What they really wanted, above all else, was to allow people to select products from different business units and aggregating paying for them. A catalogue that spanned all of the business units. After killing off the "saving money" spin in the paper, they explained that making all of the products of the various business units would allow better cross-selling of different units products.

Sadly, this is what it boiled down to: It had nothing to do with saving money and everything to do with picking a very expensive framework and building a shopping cart out of it for a starting cost of $6m. I wasn't very liked after saying that. Nor for asking why they had selected the product, only to find their whole basis was "it was what we used at the last place". Some quality research there.

Sometimes, it's good papers cross my desk that people wish hadn't.

To log or not to log

Don't you love the corporate policy:
Internet facing systems should retain all log files for a minimum of 60 days.
Sounds great doesn't it? You could in theory then see what has been going on.

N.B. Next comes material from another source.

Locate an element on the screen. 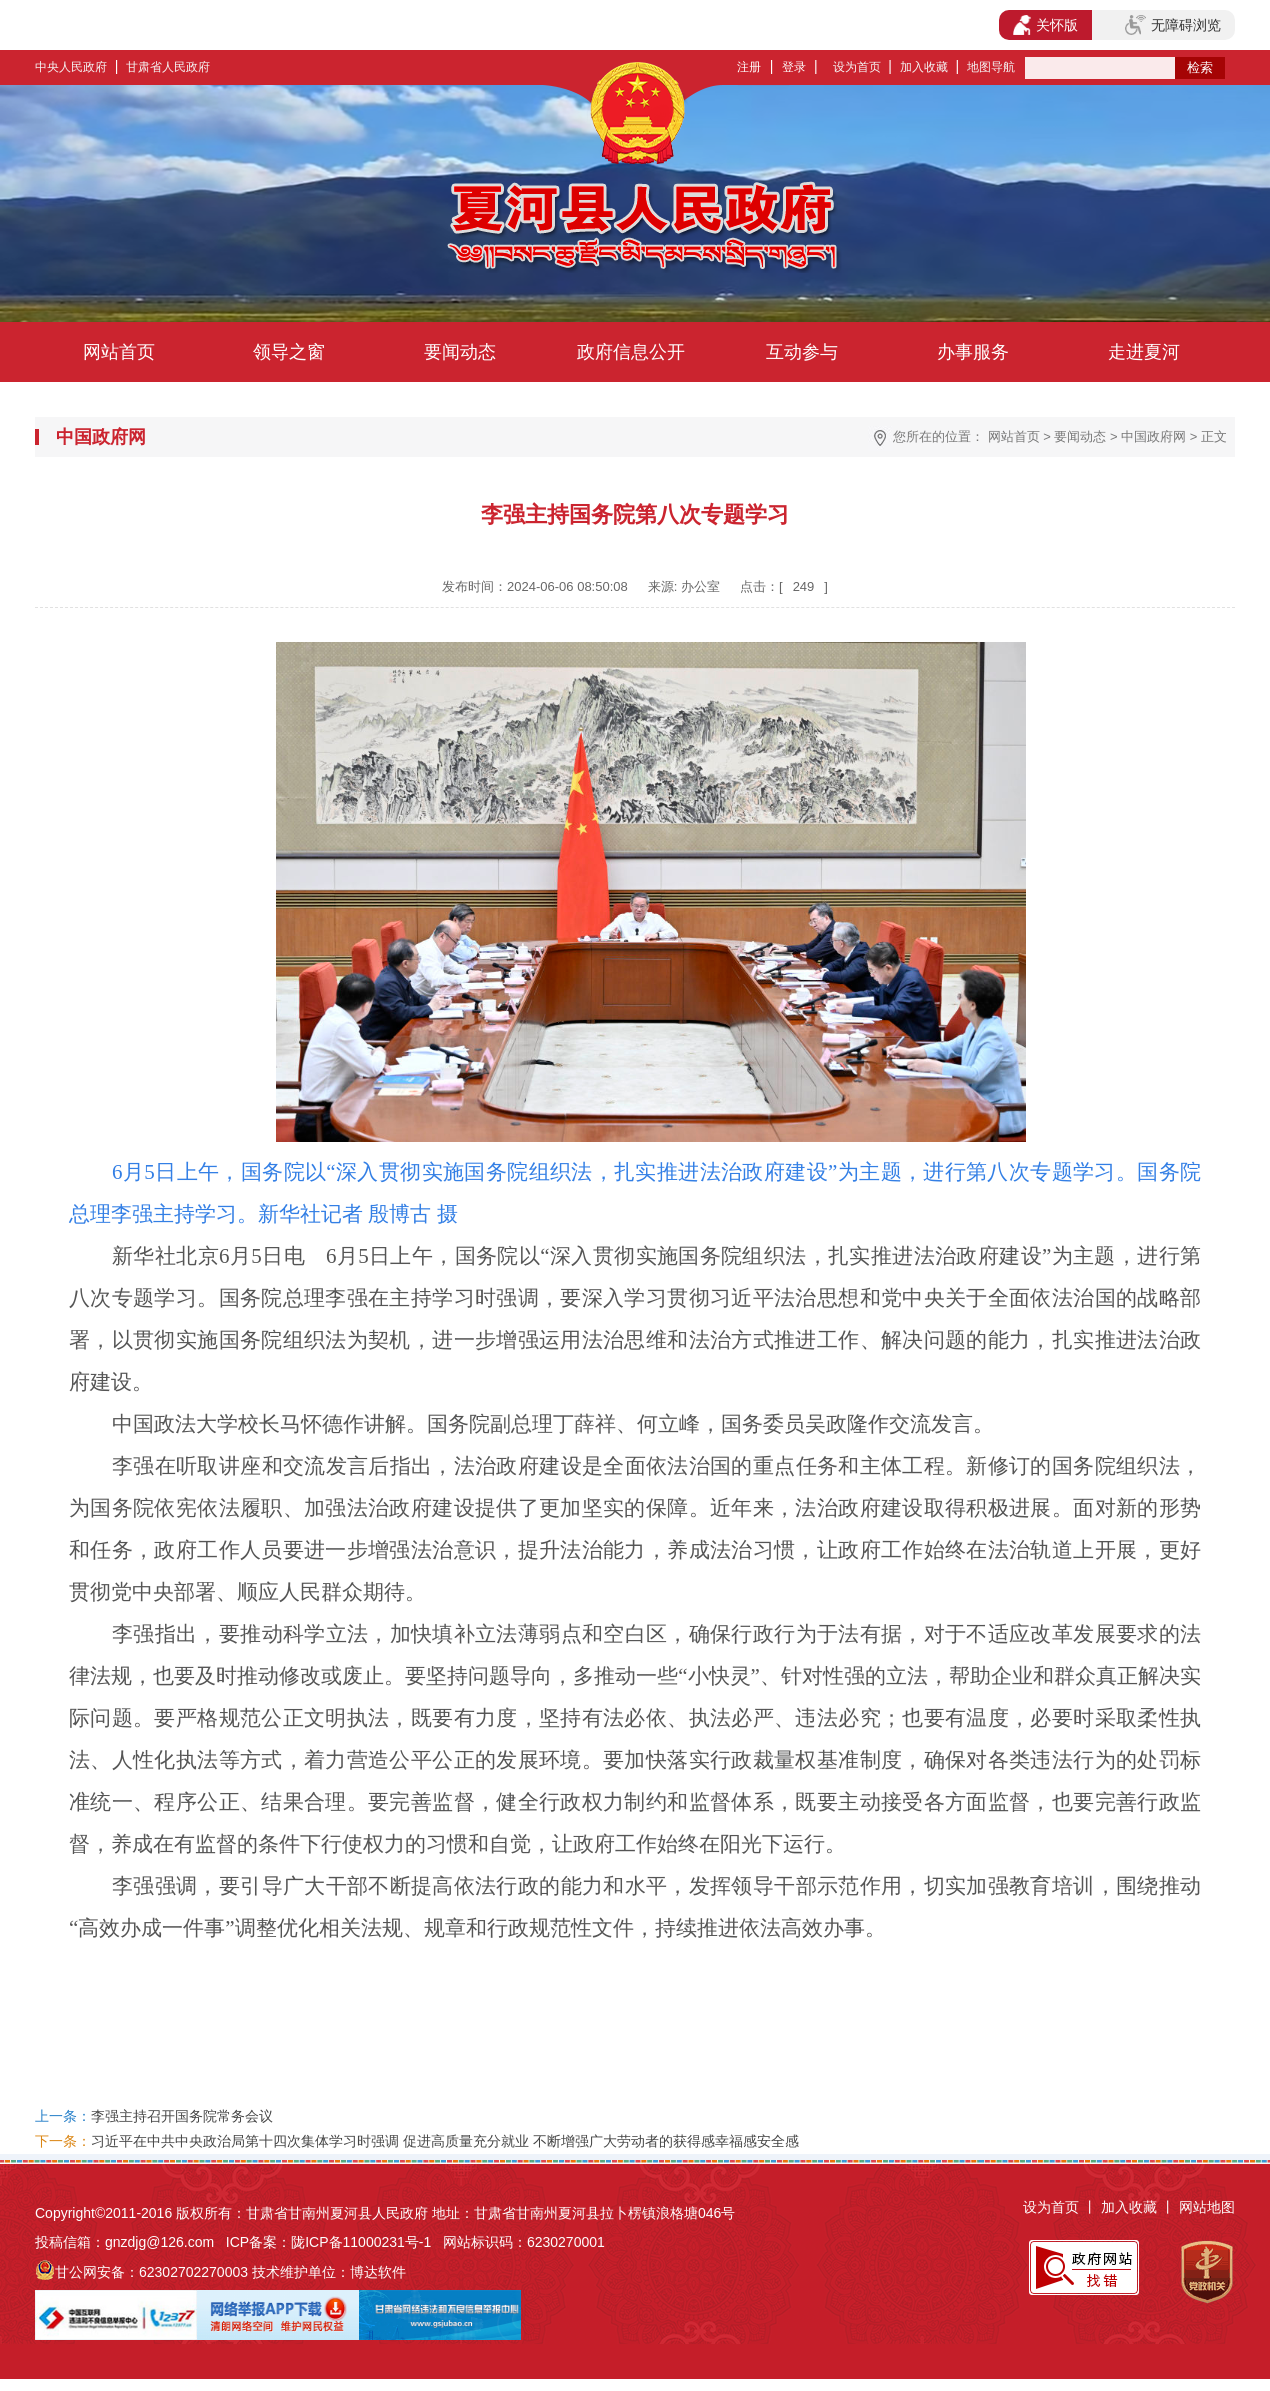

Even better, move the log files off these devices to a much more 'secure' loghost.

Okay, now we're talking!

So now we've got 30+ devices (firewalls, SMTP routers, proxy servers, socks proxies, etc) all logging to one box.
Just how much space do you think you'd need?

Let's just check:

Filesystem Size Mounted on
/dev/sdb1  68G  /var/log

So apparantly it's less than 70Gb.

Q: How much do we log daily?
A: ~12GB a day per device. (and yes they have turned on full debugging!)

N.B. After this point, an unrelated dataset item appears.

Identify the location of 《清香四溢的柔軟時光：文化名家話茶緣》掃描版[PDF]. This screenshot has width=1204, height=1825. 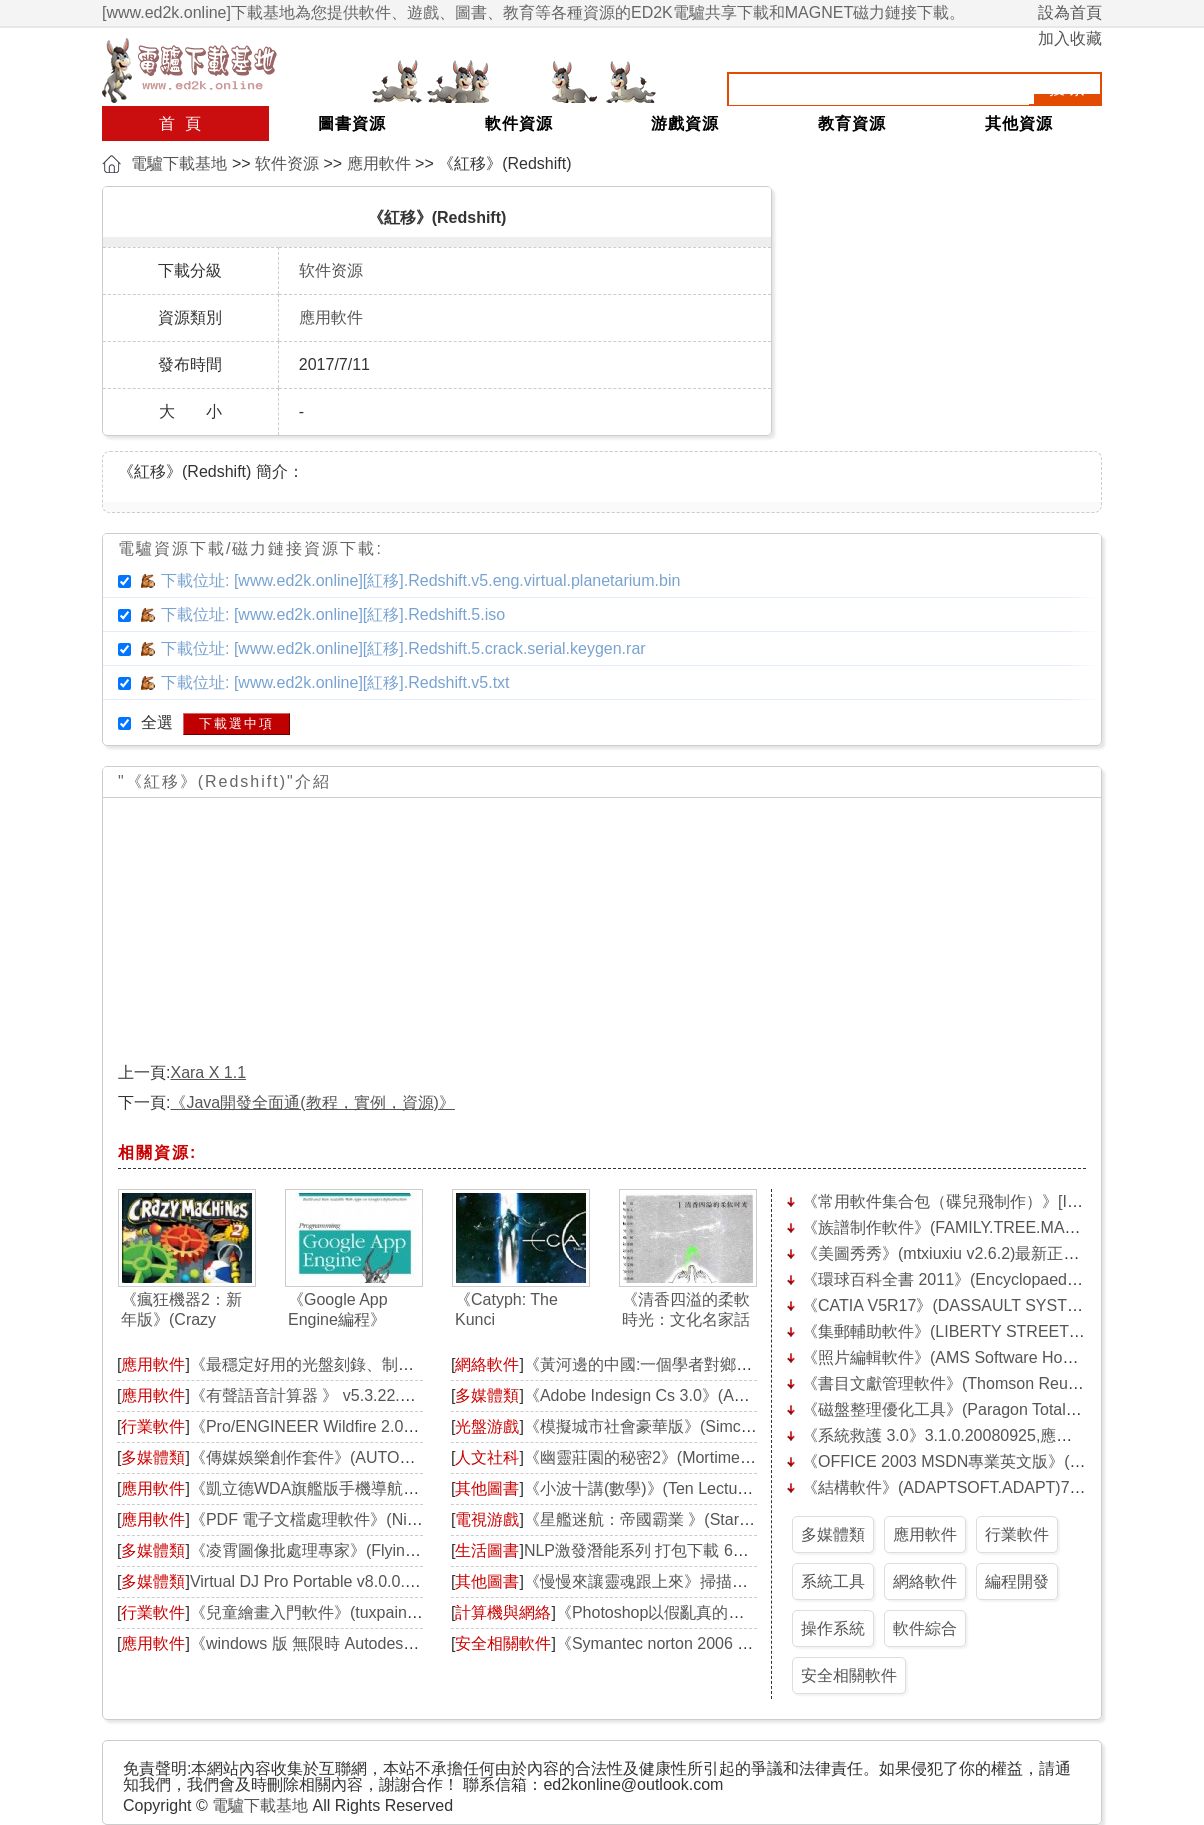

Hmm... don't do the maths 30x12G...

Managers now wonder why we get paged out multiple times a night to fix the mess.
Easy answer you say: Add more disk.

You would think, it was raised 6 months ago.... and apparantly the purchase order was 'being raised'.
We've been given implicit instructions we are not allowed to delete anything, or even turn off the full debugging.

Even worse they box wasn't setup with LVM/RAID or anything remotely useful.

Q: So where are we now?
A: The 'work around' we've been instructed... copy the data onto other non-loghost production machines... so the machine constantly is now splattering logs constantly across a host of other machines. And no we haven't been able to use any networked mounted file systems... so it's scp'ing the stuff over (that no-one actually ever bothers to read anyway).

Not so sagely.

As Oracle start to clutch at straws more and more they really start to come up with some amazingly interesting solutions. Partition table issues? No problem.

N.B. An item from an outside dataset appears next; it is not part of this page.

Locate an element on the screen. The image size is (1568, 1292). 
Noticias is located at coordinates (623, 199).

dd if=/dev/zero of=/dev/sd? bs=1024 count=1000

I really wish I was kidding. Their suggestion for oracleasm still rejecting disks that it didn't like the partition table of?

oracleasm force-renamedisk /dev/

Saturday, August 18, 2007

Everything has to have a beginning

It happened to me this week.

I was making a routine scheduled change, and suddenly things started to go very, very badly. A database cluster in smoking ruins at my feet, caused by the conflict between what the sysadmin knows is realistic and what the customer thinks should be possible.

After all, they got it working in their Ubuntu virtual machine and that's practically the same as a production system, right?

Every sysadmin knows the moment. You watch the output scrolling across the screen and something nasty catches your eye. Your heart leaps into your throat and your stomach sinks. This moment is best described as "Oh shit".

This blog is for everyone who's ever had that moment at 3am sitting in a cold, dark server room squinting to see on the ancient CRT attached to the KVM. Let the war stories commence.